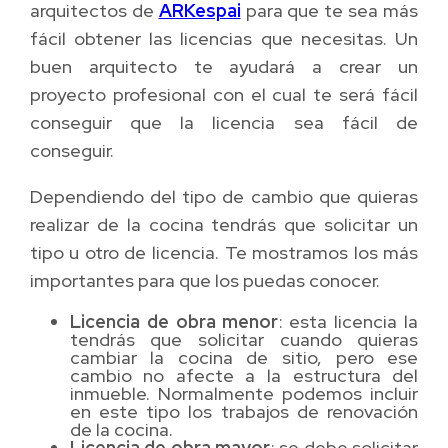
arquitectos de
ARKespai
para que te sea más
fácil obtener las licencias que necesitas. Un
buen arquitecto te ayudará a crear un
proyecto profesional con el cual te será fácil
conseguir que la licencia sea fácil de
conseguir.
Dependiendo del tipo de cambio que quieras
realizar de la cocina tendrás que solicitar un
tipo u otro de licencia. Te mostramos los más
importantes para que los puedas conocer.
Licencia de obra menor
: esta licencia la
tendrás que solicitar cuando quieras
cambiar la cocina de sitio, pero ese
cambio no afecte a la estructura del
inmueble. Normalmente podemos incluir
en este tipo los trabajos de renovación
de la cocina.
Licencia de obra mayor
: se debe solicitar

☆ ☆ ☆

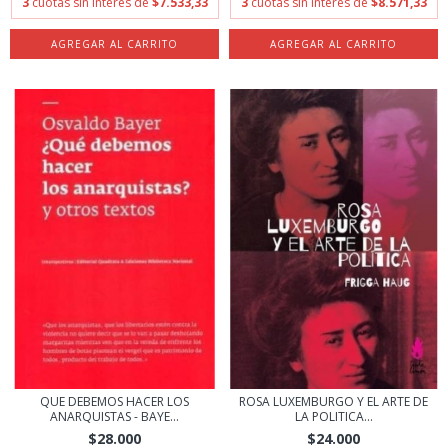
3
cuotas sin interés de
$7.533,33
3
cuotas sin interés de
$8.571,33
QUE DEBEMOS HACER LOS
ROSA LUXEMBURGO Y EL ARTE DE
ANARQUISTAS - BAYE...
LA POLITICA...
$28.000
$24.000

☆ ☆ ☆

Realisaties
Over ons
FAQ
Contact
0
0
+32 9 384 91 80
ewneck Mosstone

☆ ☆ ☆

=== Problem to work on ===
Using the material, show each line where the string "para" can be found.

=== Task solution ===
para que te sea más
importantes para que los puedas conocer.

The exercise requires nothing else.